**What is being asked**
For the data below, work out how many lines include the string "Thks" and report only the number.

Material shown START

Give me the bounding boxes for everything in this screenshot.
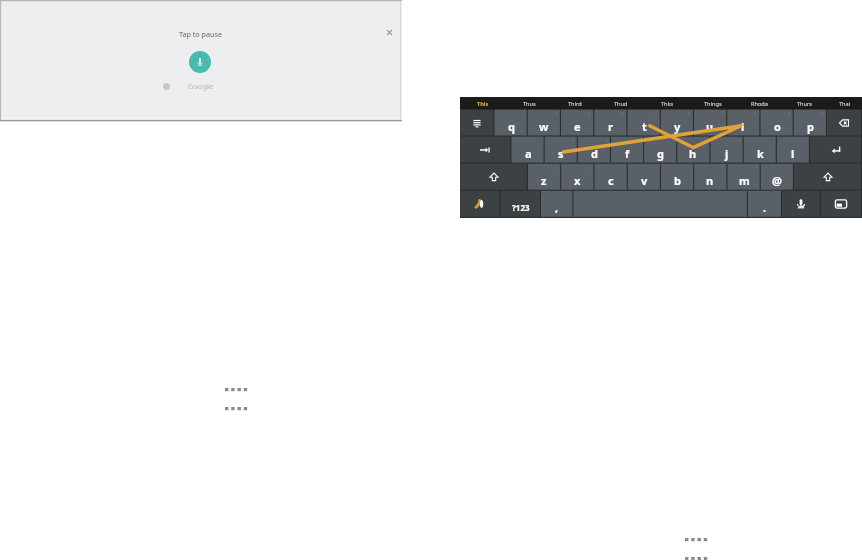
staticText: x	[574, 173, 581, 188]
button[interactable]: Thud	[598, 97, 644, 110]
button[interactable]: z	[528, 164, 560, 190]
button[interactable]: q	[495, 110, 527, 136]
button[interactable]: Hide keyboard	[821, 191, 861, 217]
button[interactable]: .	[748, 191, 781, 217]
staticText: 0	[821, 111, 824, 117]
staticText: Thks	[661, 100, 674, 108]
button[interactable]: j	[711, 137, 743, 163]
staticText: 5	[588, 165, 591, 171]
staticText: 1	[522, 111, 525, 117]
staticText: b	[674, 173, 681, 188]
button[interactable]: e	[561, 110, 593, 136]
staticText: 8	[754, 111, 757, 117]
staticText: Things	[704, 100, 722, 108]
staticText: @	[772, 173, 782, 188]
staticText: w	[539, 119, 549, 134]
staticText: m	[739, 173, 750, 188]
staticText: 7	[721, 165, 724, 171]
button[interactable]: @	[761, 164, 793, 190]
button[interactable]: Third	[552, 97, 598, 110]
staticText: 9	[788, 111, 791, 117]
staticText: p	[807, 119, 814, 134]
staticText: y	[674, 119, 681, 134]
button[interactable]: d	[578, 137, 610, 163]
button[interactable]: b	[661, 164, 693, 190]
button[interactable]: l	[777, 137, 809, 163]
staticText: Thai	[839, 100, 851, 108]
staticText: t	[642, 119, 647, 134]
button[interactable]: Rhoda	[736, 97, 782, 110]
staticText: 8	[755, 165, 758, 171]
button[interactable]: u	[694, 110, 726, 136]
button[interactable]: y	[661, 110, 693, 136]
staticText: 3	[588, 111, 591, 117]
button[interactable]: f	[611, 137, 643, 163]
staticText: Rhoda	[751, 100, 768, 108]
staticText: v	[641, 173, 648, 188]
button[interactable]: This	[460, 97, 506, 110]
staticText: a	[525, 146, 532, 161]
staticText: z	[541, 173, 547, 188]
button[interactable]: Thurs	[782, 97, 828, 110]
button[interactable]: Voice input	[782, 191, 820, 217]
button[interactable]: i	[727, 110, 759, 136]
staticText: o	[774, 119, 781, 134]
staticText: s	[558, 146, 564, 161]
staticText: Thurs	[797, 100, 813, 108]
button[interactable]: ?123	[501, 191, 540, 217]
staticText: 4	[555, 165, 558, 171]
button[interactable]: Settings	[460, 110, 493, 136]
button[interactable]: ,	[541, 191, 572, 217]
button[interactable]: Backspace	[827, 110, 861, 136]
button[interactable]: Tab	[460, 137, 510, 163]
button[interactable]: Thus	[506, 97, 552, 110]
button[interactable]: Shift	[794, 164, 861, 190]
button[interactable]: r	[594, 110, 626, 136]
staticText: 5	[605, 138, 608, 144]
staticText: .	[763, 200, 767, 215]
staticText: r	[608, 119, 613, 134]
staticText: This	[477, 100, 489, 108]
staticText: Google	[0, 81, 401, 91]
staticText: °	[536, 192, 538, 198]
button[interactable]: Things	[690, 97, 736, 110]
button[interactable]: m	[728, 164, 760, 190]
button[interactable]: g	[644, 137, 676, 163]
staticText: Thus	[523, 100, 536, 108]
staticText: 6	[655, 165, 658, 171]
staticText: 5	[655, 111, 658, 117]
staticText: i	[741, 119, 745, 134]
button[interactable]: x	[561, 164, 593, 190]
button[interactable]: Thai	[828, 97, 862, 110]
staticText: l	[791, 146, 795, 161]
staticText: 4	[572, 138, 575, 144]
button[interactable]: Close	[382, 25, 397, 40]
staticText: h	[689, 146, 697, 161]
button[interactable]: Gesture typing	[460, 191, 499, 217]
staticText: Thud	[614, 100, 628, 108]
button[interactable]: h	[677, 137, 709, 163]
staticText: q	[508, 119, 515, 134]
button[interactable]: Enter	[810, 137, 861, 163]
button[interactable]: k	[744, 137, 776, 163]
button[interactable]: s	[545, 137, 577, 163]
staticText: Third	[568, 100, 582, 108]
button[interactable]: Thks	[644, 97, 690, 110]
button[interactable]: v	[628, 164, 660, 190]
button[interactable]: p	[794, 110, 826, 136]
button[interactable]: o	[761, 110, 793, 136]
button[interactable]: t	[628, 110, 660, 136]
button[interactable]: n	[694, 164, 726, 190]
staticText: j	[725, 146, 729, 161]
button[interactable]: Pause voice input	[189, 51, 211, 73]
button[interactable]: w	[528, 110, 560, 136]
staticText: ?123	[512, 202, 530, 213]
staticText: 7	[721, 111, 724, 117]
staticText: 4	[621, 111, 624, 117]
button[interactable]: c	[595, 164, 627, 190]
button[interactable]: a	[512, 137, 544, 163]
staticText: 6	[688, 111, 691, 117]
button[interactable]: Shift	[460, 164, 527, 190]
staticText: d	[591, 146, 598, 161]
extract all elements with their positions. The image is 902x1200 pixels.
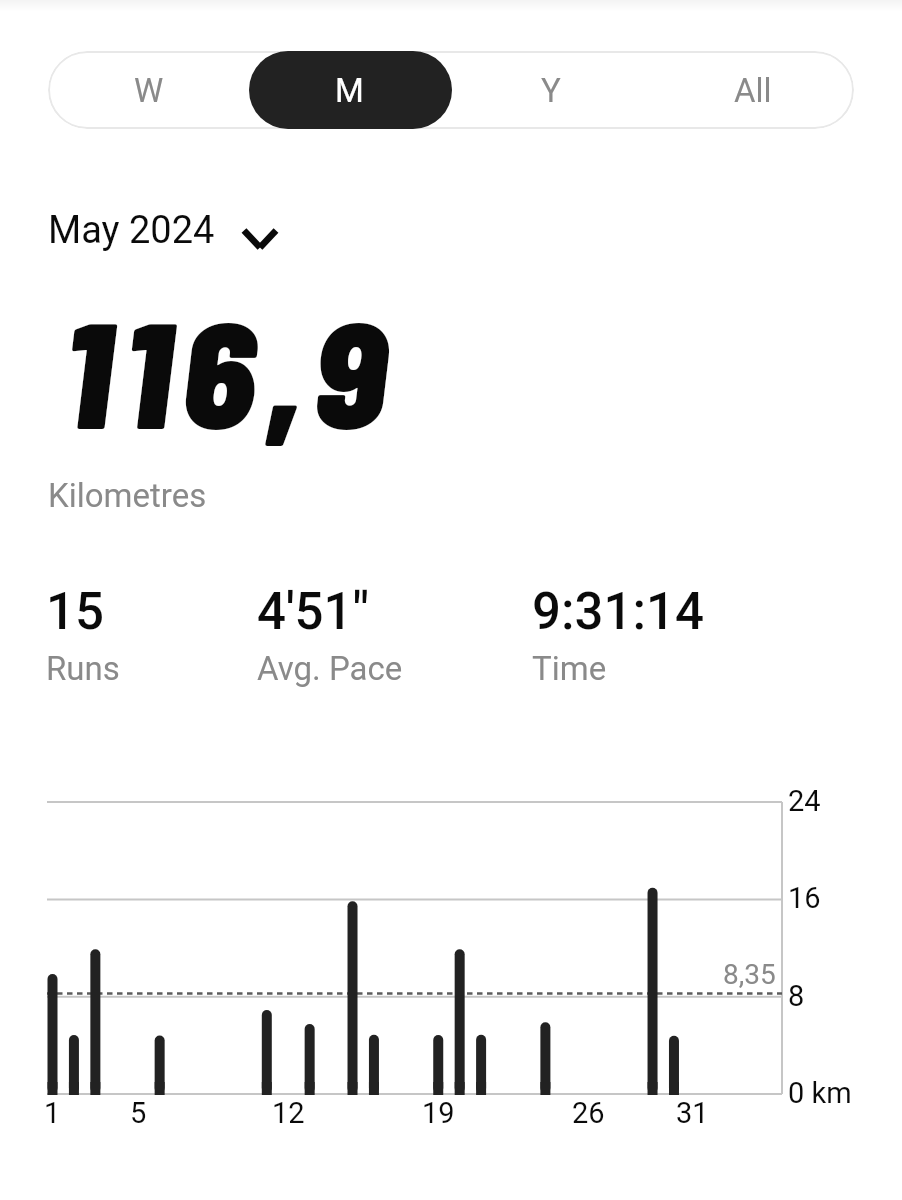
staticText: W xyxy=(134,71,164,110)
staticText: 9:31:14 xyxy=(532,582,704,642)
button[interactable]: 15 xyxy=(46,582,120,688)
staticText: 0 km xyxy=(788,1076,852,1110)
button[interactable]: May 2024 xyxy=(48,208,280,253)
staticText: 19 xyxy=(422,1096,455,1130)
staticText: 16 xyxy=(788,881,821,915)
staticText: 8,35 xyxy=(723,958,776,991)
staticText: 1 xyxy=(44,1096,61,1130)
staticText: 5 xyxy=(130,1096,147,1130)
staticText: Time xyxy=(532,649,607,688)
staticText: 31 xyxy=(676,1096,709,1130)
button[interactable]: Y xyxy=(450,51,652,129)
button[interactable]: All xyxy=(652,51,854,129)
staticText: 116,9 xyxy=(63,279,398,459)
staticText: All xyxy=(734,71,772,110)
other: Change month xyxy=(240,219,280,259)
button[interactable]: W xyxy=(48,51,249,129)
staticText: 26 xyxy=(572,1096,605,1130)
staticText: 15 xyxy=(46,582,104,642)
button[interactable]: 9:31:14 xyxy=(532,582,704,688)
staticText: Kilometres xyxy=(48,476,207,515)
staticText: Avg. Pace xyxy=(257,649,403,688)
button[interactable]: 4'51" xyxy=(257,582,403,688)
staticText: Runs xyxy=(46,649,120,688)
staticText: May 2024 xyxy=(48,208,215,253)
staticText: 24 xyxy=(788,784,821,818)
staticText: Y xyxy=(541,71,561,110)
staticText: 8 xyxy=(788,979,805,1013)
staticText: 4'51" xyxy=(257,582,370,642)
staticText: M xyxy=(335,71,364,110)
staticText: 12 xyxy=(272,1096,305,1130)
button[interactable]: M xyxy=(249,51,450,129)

Material shown END

**Solution to the exercise**
2